As far as I can tell, all the files required for my blog are present, and according to my host, the mysql database should still have the posts.

My problem is I am unsure how to revive my blog without destroying my old posts.  Can I just follow the wordpress startup guide I originally used, or do I need to do a different set of steps to get it back up?

NQS

----------

## Veldrin

http://mac.isa-geek.org/wordpress/ returns an intersting response: are you sure, that the database is up and running? Is the username/password - to access the database - correct?

 *Quote:*   

> The link in my .sig should redirect to the above address, it's failure I think is either a dns or mod_rewrite issue and co-incidental to the actual issue.
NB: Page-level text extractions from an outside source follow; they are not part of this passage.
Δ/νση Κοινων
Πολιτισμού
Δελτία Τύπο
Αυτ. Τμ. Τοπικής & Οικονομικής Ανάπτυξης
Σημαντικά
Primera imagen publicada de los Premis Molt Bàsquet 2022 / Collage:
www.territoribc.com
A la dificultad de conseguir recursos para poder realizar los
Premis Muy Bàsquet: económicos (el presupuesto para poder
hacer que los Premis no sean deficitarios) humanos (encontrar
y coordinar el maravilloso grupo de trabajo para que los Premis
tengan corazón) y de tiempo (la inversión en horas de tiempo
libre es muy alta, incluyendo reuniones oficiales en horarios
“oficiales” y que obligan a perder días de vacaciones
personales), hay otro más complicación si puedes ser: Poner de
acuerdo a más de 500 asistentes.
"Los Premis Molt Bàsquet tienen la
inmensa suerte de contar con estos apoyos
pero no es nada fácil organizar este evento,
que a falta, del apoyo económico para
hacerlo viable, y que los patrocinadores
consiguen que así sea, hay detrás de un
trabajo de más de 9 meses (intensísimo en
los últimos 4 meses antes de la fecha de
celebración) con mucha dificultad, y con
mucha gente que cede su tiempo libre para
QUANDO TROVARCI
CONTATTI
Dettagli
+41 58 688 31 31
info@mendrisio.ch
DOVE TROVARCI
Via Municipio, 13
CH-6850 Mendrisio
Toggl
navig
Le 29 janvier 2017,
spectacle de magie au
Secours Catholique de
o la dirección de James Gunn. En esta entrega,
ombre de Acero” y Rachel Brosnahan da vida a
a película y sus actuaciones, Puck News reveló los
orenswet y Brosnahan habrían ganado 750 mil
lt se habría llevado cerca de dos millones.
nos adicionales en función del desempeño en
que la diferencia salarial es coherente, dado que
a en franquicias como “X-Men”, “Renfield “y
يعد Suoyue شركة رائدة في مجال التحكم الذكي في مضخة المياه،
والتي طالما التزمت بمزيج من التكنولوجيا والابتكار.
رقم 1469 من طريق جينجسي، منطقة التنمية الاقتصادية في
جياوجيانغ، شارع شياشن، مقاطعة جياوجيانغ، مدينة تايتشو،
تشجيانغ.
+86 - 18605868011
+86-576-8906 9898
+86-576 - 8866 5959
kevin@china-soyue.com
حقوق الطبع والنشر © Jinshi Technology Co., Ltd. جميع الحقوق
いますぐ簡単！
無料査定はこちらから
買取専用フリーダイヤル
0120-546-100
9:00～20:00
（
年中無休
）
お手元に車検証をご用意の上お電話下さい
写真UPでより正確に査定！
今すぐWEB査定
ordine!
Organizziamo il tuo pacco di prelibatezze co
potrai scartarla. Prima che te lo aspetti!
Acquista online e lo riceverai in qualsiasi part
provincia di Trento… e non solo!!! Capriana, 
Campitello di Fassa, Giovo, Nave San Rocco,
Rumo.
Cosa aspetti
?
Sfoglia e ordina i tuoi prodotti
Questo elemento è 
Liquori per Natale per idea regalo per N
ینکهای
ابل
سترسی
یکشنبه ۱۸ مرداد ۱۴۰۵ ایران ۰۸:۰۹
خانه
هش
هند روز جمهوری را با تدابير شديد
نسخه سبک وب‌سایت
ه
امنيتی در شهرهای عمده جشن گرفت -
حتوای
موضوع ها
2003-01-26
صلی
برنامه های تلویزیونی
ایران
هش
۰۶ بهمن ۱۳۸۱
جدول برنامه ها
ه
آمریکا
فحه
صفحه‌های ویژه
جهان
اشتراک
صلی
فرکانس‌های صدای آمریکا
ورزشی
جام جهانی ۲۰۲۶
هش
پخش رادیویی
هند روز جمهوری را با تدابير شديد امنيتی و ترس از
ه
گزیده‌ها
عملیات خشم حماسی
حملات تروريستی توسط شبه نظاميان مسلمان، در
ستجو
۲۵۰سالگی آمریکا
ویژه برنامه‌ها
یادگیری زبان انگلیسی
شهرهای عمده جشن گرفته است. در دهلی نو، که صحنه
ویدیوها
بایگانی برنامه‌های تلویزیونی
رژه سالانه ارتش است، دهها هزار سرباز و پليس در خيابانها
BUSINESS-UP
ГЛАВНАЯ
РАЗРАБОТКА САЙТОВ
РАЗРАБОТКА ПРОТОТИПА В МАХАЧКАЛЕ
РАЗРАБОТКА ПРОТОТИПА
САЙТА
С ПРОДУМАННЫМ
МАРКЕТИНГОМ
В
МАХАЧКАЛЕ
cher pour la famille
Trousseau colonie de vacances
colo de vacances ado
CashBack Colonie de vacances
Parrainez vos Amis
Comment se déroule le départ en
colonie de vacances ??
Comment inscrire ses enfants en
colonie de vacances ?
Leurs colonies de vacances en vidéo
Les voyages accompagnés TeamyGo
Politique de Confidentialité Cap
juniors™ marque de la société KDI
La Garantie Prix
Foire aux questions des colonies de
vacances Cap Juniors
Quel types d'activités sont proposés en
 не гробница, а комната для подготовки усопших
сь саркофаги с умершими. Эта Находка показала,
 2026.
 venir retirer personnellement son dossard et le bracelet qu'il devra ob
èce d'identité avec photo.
That domain is valid, verified a couple hours ago. 

  DNS queries return 2 different IP addresses. 24.113.88.186 for mac.isa-geek.org and 24.113.82.185 for life.asisee.it.

are you sure, that life.asisee.it has an apache running to redirect the traffic to mac.isa-geek.org?

life.asisee.it does not reply to http requests.

 *Quote:*   

> My problem is I am unsure how to revive my blog without destroying my old posts. Can I just follow the wordpress startup guide I originally used, or do I need to do a different set of steps to get it back up? 

 Just the usual pointers: take a backup of everything, especially the current databases state: mysql_dump --all-databases -u root -p > my-databases.sql (or similar) should do the trick.

Just installing creates the risk of destoying the existing database. 

Dumping the database, creating a new - with the install procedure, and the reimport the dump could be more successful.

PS: I am no wordpress specialist!

----------